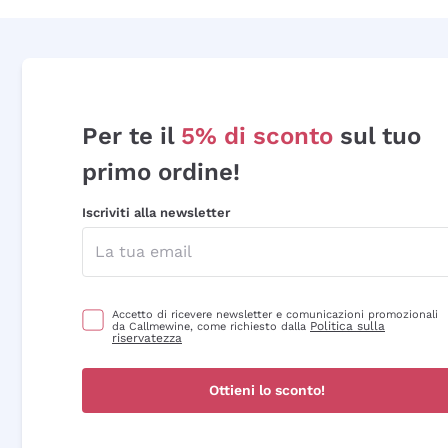
Per te il
5% di sconto
sul tuo
primo ordine!
Iscriviti alla newsletter
Accetto di ricevere newsletter e comunicazioni promozionali
Politica sulla
da Callmewine, come richiesto dalla
riservatezza
Ottieni lo sconto!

> _WHAT TO DO_: In the preceding material, find each line holding the word "newsletter" and copy it out.

> _RESPONSE TO THE EXERCISE_:
Iscriviti alla newsletter
Accetto di ricevere newsletter e comunicazioni promozionali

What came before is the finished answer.